If you're a fresh-faced 20-something with no memory of Fernando Innocenti's original design, the LN125 will appeal. It's a simple, colourful twist-and-go scooter. Put the key in, pull on the bar-mounted rear brake lever, thumb the starter button and pootle off in the same way as you would on countless other cheap and cheerful scoots.
However, if you're over 30 and have a memory tinged by images of the original Lambretta, you will undoubtedly view the Li125 with suspicion. I certainly did. While it looks like an Innocenti machine in some areas - cool paint, bulbous metal sidepanels - the chassis is mostly modern and it has cast alloy wheels, an ugly exhaust and, of course, the cases of the four-stroke engine.
But hang on, this is a modern world. Surely the use of a simple, automatic (CVT), emissions-friendly four-stroke is a masterstroke, isn't it? In some ways, yes. The steering is light and agile, though a tad nervous at low speed - a trait of all small-wheeled scooters. Twist the throttle and as the 125cc motor builds revs steadily forwards movement occurs.
So far so good. The wibbly steering stabilises with speed and before you know it you're doing 65mph. Zero mph is a lot quicker to reach thanks to a surprisingly effective front disc and rear drum brake.
If you check the engine oil at least once a week and get it serviced as per the manual the LN125 will give years of fuss-free riding. Just like any modern-day scooter. And there's the problem. The LN125 is just a budget scooter.
Don't think for a moment the LN125 is rubbish; it isn't. It is a perfectly good scooter, but in now way do you get a feeling of well-being and pride, and definitely not the urge to shout 'I own a Lambretta'.
This Lambretta is another superstore pre-packed meal of the scooter world - ingredients sound good but the cooked result is the same as every other superstore's chicken curry and rice. The only difference is the Lambretta leaves a nastier taste in the mouth.
Not even the use of recycled metal body panels (main seating area and front section of the leg shield) swerves my view of the LN125.

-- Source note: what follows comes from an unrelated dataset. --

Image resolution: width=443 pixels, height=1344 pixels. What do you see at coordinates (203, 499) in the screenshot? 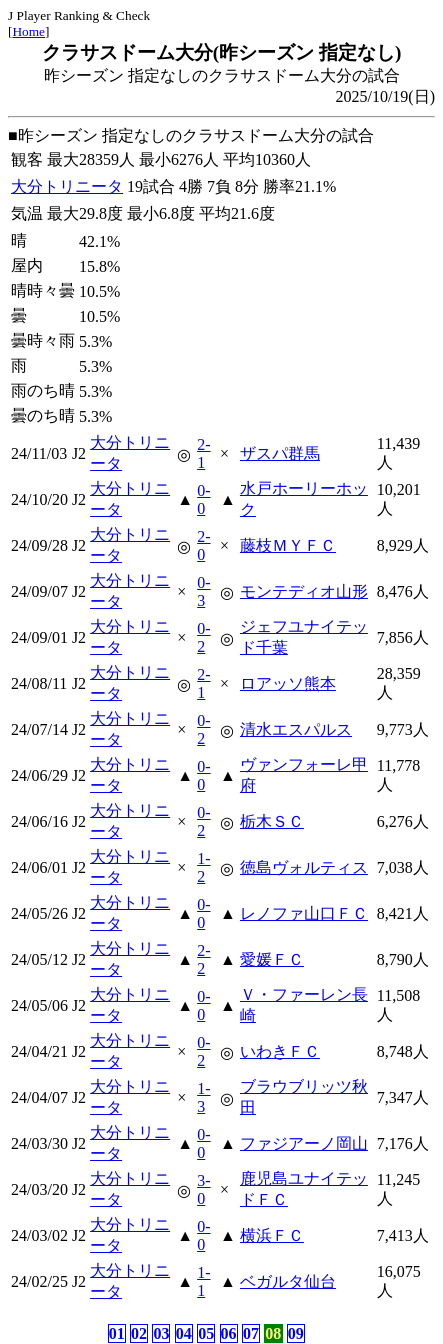 I see `0-0` at bounding box center [203, 499].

I can understand the marketing ploy of using the Lambretta name on a cheap scooter. It'll get the brand recognised by a younger market. But will anyone care? It's a fake. Don't think you're buying a Lambretta because of the premium price of £3299. Do metal panels, quality paint scheme and a recognised name justify paying an average £1500 more over the price of a basic Far East scooter? I don't think so.